* _Your assignment_
Copy each of the entries below faithfully, setting aside any pictures.
Segment Start: Data supplied
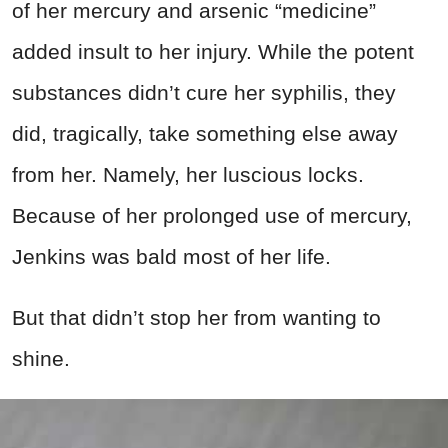
of her mercury and arsenic “medicine”
added insult to her injury. While the potent
substances didn’t cure her syphilis, they
did, tragically, take something else away
from her. Namely, her luscious locks.
Because of her prolonged use of mercury,
Jenkins was bald most of her life.
But that didn’t stop her from wanting to
shine.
Segment End: Data supplied
* _Task output_
of her mercury and arsenic “medicine”
added insult to her injury. While the potent
substances didn’t cure her syphilis, they
did, tragically, take something else away
from her. Namely, her luscious locks.
Because of her prolonged use of mercury,
Jenkins was bald most of her life.
But that didn’t stop her from wanting to
shine.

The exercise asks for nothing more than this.